Book Launch and Poetry Reading | Best of Australian Poems 2022

Earlier this week I had the pleasure of attending the book launch and poetry reading for the anthology ‘Best of Australian Poems 2022’. This is the second in it’s series, an anthology from the national poetry organisation Australian Poetry (AP) that celebrates Australian poets and their poetry.

…Best of Australian Poems 2022 strives to bring together 100 of Australia’s most poignant, original, and challenging works…

Best of Australian Poems 2022, Jeanie Leane and Judith Beveridge (ed.) – Foreword, pg. V

The night was an absolute delight to attend, and was an example of how wonderful the creative minds of Australian poets can be. Several of the poets chosen in the anthology were selected to read their featured poem. There was such a wide range of poetry forms read throughout the evening, and all poems were engaging and thought provoking.

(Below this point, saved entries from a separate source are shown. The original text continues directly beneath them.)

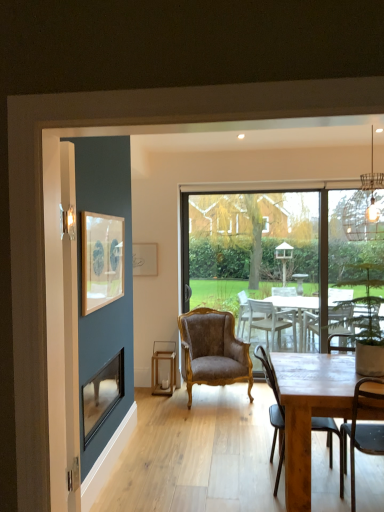 Question: Looking at their shapes, would you say brown velvet armchair at center, which appears as the 1th chair when viewed from the back, is wider or thinner than matte white picture frame at upper center, which appears as the first picture frame when viewed from the back?

Choices:
 (A) thin
 (B) wide

Answer: (B)

Question: Is brown velvet armchair at center, the 3th chair from the front, taller or shorter than matte white picture frame at upper center, acting as the 2th picture frame starting from the front?

Choices:
 (A) tall
 (B) short

Answer: (A)

Question: Based on their relative distances, which object is farther from the brown velvet armchair at center, which appears as the 1th chair when viewed from the back?

Choices:
 (A) wooden framed artwork at upper left, acting as the second picture frame starting from the back
 (B) matte white picture frame at upper center, which appears as the first picture frame when viewed from the back
 (C) transparent glass window at center
 (D) metallic wire cage at upper right
 (E) metallic black chair at lower right, the first chair when ordered from front to back

Answer: (D)

Question: Which object is the closest to the matte white picture frame at upper center, which appears as the first picture frame when viewed from the back?

Choices:
 (A) brown velvet armchair at center, the 3th chair from the front
 (B) transparent glass window at center
 (C) metallic wire cage at upper right
 (D) metallic black chair at lower right, the first chair when ordered from front to back
 (E) wooden chair at right, arranged as the 2th chair when viewed from the back

Answer: (A) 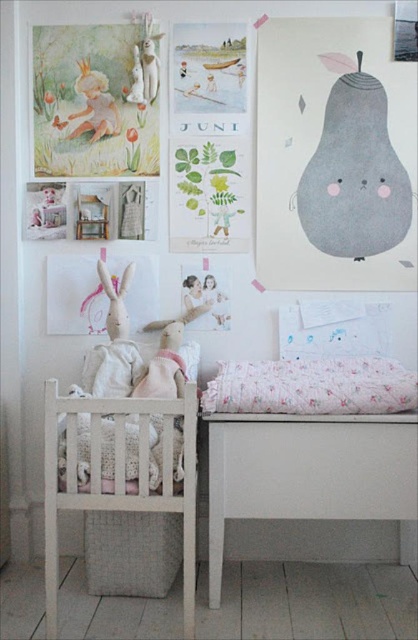 Question: Which of these objects is positioned closest to the white wooden crib at lower left?

Choices:
 (A) matte white bunny at upper left
 (B) white fabric infant bed at lower right

Answer: (B)

Question: Which object is closer to the camera taking this photo?

Choices:
 (A) white fabric infant bed at lower right
 (B) fluffy white pillow at lower center
 (C) white wooden crib at lower left

Answer: (C)

Question: Is white fabric infant bed at lower right closer to camera compared to fluffy white pillow at lower center?

Choices:
 (A) yes
 (B) no

Answer: (A)

Question: Is white fabric infant bed at lower right thinner than white wooden crib at lower left?

Choices:
 (A) yes
 (B) no

Answer: (B)

Question: Can you confirm if white fabric infant bed at lower right is positioned to the left of matte white bunny at upper left?

Choices:
 (A) no
 (B) yes

Answer: (A)

Question: Which is farther from the fluffy white pillow at lower center?

Choices:
 (A) matte white bunny at upper left
 (B) white fabric infant bed at lower right
 (C) white wooden crib at lower left

Answer: (A)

I ended up purchasing both the collections for 2021 and 2022 and I am really looking forward to being able to take the time to read through them both over the weekend. So expect a possible post about them in more detail soon. From what I heard on Tuesday night, these will be very enlightening reads.

Collectively the poetry in this book tells an important part of Australia’s story.

Best of Australian Poems 2022, Jeanie Leane and Judith Beveridge (ed.) – Foreword, pg. IX

With the quality of Australian poets and poetry displayed on Tuesday evening, I will certainly be attending the book launch for the next anthology from Australian Poetry.

(A Belated) Hello to 2023!

Each year I think I should to a ‘first post’ for the year, and without fail, I manage to forget. Then suddenly there is one week left of January and I am back in the swing of, well, life (and all my old forgetful habits), as if the ‘new year‘ is an alien concept that I can’t quite remember.

So here we are – hello 2023!

I have some exciting plans in mind both for this website, and in terms of my publishing goals for the year. This includes a more regular posting schedule for my book reviews and my other writing projects. As well as some new writing projects for the year.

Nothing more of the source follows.